** Assignment **
Where does the word "have" appear in the entries below? Copy each line that holds it.

[Start of Attachment]

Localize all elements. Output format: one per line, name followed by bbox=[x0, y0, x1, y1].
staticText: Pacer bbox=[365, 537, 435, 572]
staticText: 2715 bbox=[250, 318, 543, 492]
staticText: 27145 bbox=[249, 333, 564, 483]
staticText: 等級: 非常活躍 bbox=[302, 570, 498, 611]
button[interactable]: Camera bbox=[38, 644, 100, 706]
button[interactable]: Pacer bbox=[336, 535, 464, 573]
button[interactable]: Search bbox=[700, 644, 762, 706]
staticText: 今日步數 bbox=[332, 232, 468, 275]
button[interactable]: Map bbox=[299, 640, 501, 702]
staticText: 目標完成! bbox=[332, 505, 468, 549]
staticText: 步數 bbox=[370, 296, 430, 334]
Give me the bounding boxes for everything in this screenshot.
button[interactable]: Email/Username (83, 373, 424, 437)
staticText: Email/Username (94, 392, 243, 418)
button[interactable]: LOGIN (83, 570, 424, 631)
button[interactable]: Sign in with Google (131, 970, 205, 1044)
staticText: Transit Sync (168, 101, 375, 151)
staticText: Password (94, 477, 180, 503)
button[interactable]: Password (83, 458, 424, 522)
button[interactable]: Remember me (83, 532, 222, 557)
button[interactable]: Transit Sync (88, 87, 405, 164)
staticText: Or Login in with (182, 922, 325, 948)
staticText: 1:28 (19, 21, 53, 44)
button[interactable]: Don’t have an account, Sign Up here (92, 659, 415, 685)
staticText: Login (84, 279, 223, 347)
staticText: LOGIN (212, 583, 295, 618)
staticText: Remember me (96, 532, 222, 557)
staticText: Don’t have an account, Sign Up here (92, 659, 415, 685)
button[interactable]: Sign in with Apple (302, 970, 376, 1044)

[End of Attachment]

** Task answer **
button[interactable]: Don’t have an account, Sign Up here (92, 659, 415, 685)
staticText: Don’t have an account, Sign Up here (92, 659, 415, 685)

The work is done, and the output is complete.